How about you get the number of cores proportional to the post number? FIRST!
Wait a sec...holding off on this one...
No no. Seems completely legit to me.
Om, nomnomnom...
Didn't go over so well. Just ask newegg.
Stop with the April fools posts already!
Let's not forget NewEgg's recent version of this promotion with their "Zero chips--- you're a loser!" packages.
Take a machine designed to give out specific units of force, and balls designed to weigh the same weight they are prescribed, and you've got a very predictable physical system.
Even if it is predictable, it isn't necessarily tractable. The air inside one of those table tennis ball blenders, for instance, is a chaotic system. The "specific units of force" aren't always constant given fluctuations in power supply.
your state lottery is just as random as the PRNG at headquarters.
More likely, the PRNG that dictates exactly how long the machine runs isn't entirely pseudo but instead tied to an entropy-gathering process such as hashing room noise received through the microphone.

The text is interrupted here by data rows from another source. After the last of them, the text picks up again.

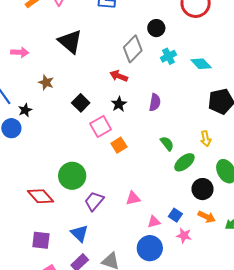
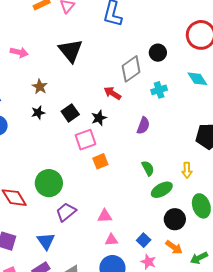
cyan cross: (168, 56) -> (159, 90), moved
cyan diamond: (201, 64) -> (197, 79), moved
black star: (119, 104) -> (99, 118), moved
black star: (25, 110) -> (38, 113), moved
pink triangle: (154, 222) -> (111, 240), moved

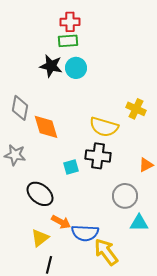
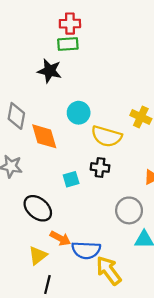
cyan circle: (76, 68) -> (79, 113), moved
black cross: (98, 156) -> (100, 167), size x0.7

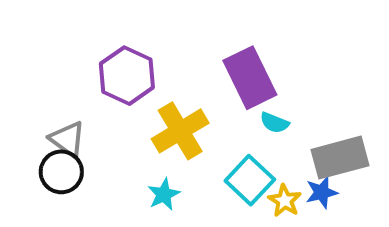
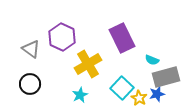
cyan semicircle: (274, 123) -> (152, 60), moved
gray triangle: (67, 139) -> (31, 49), moved

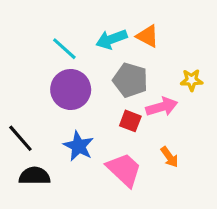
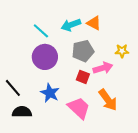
gray pentagon: (130, 80) -> (83, 51), turned -30
orange arrow: (170, 157) -> (108, 100), size x1.6

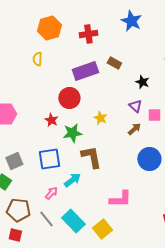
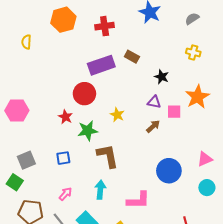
yellow semicircle: (37, 59) -> (26, 42), moved
purple triangle: (135, 106) -> (154, 102), turned -32
blue square: (49, 159) -> (63, 158), size x0.6
blue circle: (149, 159) -> (169, 171), moved
cyan arrow: (72, 180) -> (100, 190), moved, turned -48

Except they don't, because the vast majority of the systems are based on the concept of turbulent flow of a fluid (in this case air generally), which is for all practical purposes due to the number of variable points of deflection impossible to model for any time period signifigant enough to allow for predictions of these machines as they are designed to long pass this point before the balls would lock in position.
Heck trying to model turbulent flow on a fixed path is hard enough, trying to model turbulent flow through a mass of shifting floating deflectors is downright masochistic.
a handful of selfish greedy people are no match for millions of selfish, greedy people -u4ya
and given that you have to lock in your picks before you even know the initial state, i wouldn't worry too much about it.
To whomever decided to add the 'dontruinitwithtags' tag ...
IT WAS RUINED ALREADY WITH THE OTHER 9 GOD DAMN APRIL FOOLS POSTS. ENOUGH ALREADY.
I get excited at a glimmer of hope of something to read while I sit here and wait for this batch to run ... only to find out another moronic April Fools post was made ... because 10 in one day just isn't enough.